● Aim of the task
The reply should consist of one number, the count of lines below in which the word "button" appears.

● Available data
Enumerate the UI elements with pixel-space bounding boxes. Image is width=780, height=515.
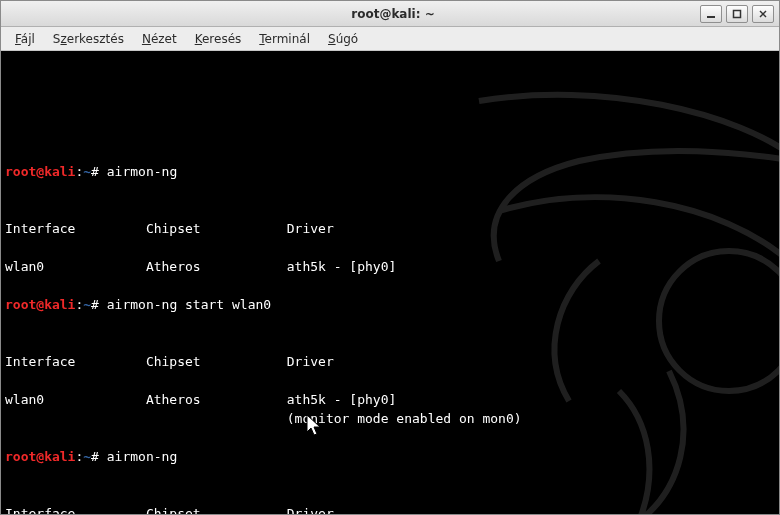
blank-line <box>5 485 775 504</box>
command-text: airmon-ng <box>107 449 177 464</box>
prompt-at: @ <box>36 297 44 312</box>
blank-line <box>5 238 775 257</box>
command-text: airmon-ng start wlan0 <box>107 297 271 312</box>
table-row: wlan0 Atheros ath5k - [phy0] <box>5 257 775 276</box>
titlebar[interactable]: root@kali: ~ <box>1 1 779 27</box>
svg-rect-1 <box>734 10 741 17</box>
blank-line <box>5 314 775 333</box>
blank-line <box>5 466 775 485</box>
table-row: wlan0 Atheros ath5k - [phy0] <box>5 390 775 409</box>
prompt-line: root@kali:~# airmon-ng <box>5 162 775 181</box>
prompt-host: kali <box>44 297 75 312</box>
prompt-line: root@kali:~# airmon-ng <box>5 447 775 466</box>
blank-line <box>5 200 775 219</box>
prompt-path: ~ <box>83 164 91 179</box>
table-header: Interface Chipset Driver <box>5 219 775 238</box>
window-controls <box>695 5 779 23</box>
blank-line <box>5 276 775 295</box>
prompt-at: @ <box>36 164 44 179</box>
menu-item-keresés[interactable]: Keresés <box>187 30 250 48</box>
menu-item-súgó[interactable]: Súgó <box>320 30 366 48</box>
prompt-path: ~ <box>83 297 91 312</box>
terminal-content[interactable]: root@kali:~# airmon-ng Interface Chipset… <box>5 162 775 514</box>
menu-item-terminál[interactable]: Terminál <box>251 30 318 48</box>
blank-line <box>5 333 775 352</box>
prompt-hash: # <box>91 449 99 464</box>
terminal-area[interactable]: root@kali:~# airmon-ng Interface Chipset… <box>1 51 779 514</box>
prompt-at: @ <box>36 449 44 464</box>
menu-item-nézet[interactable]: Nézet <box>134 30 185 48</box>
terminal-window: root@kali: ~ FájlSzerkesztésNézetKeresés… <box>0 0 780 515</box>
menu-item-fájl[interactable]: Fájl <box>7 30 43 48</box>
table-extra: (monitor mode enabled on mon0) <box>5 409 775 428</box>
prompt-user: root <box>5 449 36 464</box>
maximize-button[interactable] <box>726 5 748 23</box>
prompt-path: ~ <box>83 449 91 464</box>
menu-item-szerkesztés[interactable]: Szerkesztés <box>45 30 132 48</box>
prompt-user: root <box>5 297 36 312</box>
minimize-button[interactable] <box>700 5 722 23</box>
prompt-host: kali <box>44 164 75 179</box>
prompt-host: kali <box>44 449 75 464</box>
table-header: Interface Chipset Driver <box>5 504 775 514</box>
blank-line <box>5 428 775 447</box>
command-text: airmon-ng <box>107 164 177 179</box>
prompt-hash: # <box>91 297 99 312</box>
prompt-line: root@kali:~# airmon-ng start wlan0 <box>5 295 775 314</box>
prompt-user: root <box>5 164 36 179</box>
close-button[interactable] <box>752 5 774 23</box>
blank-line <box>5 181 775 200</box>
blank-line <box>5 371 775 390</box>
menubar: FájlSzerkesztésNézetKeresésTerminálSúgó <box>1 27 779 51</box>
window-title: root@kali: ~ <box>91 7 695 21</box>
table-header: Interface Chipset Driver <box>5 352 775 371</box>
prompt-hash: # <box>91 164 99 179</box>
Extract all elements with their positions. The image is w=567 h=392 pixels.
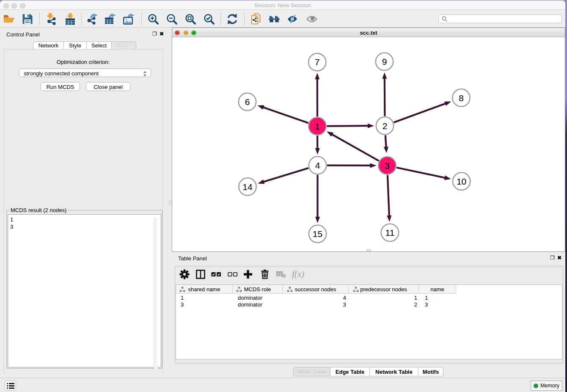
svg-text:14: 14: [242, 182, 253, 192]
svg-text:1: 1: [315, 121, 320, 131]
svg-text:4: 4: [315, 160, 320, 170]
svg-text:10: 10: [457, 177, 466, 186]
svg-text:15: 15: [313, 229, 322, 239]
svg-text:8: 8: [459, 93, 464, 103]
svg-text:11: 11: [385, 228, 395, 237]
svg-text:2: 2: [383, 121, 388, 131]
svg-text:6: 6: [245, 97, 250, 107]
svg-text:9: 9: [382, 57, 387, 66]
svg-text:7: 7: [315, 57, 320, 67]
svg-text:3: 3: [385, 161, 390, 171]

● Task response
3